Coping with COVID-19
The City of Cordova is committed to ensuring residents have the resources needed to stay safe and healthy.
The pandemic has been dominating headlines for months. There is a lot of good information available but scammers and trolls are also looking for ways to capitalize with misinformation. The best way to determine if you’re getting good information is to check the source.
- Look for information that is supported by multiple professional sources.
- Use factcheck.org, politifact.org or snopes.com to check truthfulness.
- Ask for the source of information that is shared with you.
Good sources of information include:
We are months into significant changes to all aspects of our lives; work, play, family, friends.

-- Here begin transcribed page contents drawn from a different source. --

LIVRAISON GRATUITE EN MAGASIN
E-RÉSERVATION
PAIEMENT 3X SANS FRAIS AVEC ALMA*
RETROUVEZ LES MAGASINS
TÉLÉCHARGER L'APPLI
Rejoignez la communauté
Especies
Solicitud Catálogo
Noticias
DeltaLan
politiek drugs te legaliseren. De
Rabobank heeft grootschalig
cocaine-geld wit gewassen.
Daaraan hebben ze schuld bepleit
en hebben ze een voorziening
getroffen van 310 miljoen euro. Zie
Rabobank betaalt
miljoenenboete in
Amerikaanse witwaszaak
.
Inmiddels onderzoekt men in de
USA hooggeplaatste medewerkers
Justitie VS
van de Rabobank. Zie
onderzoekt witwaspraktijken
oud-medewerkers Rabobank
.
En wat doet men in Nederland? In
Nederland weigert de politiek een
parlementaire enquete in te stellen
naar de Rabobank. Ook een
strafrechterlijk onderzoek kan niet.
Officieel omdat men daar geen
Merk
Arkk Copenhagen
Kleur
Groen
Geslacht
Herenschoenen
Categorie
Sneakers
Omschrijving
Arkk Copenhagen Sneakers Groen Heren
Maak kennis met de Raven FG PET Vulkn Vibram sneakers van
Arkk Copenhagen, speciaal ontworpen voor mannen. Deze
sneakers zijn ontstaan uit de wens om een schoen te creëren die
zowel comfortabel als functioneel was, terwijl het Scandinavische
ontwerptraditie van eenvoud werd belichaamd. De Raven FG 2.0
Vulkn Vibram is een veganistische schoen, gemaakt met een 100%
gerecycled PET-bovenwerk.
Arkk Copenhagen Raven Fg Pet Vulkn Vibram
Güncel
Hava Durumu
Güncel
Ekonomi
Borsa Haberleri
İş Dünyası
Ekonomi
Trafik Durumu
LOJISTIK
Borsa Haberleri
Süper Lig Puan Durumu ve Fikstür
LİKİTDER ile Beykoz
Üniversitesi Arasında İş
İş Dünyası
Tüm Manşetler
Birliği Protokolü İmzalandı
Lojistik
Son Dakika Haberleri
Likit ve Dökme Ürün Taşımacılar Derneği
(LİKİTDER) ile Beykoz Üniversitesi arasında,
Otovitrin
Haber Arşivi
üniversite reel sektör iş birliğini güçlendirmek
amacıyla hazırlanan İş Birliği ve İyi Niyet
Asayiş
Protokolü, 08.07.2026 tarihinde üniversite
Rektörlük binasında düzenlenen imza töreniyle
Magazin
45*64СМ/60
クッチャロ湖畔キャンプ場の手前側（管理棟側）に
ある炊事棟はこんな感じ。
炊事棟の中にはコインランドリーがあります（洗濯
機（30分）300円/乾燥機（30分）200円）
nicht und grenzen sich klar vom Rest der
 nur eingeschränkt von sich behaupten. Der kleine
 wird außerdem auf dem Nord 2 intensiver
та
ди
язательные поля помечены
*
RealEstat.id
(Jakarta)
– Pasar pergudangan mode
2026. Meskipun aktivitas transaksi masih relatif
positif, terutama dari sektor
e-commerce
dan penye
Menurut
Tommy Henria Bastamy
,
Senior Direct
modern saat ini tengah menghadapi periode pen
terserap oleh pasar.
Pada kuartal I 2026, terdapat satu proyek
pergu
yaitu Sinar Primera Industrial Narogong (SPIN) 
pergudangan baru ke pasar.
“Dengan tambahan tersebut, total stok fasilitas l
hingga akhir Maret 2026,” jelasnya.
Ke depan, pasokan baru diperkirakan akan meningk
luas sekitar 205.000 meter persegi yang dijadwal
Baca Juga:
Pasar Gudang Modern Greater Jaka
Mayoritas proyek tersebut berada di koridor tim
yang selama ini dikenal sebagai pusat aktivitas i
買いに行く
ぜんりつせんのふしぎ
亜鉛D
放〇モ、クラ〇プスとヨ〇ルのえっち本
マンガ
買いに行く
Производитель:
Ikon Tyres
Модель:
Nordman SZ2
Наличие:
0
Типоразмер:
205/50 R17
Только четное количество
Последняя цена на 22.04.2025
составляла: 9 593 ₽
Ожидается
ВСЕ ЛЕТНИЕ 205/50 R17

And we are all feeling it in one way or another. Here are five actions for managing in this time if uncertainty that you can start anytime.
- Take stock. As routines drastically change, health choices may falter. Ask yourself how you are doing in regard to daily health behaviors: the quantity and quality of sleep, exercise, nutrition and hydration.
- Stabilize yourself with good health behaviors. After taking stock, choose one area for improvement and set a goal. Examples of concrete goals are maybe 30 minutes of daily exercise, limiting evening screen time in the hours before bed or eating three servings of vegetables daily. COVID-19 brings a high degree of uncertainty, and feelings of loss of control are common. Setting a self-care goal can help keep you grounded and focused on things you can control. Good self-care will ensure that your immune system is best supported and able to fight illness. Remember too that when you are well cared for yourself, you can be of best service to others.
- Observe your stress level. Stress manifests mentally, emotionally and physically. Observe the tension level in your muscles, the frequency and intensity of any difficult emotions, and potential physical effects such as headaches, upset stomach or difficulty sleeping. If you notice these symptoms persisting over time reach out for help to a friend, pastor or counselor.
- Identify your emotions. Anxiety, sadness, fear, anger and frustration can be common. Acknowledge these emotions as they arise. Often, they are temporary and observing them without judgment can allow them to dissipate quicker.
- Employ stress reduction techniques. Stress activates the sympathetic nervous system and keeps you in a state of “high alert.” Even low-grade prolonged stress can have negative impacts on sleep, mood, blood pressure and cortisol — all of which reduce your tolerance to future stressors. Ongoing stress can also promote unhelpful choices, like using alcohol for stress relief, and further deplete sleep, mood and energy. Limit time on news and social media which activates our nervous system. Good food, exercise, enjoyable activities, and communication with friends and family all help to calm our nervous system, improve our immune system and overall health.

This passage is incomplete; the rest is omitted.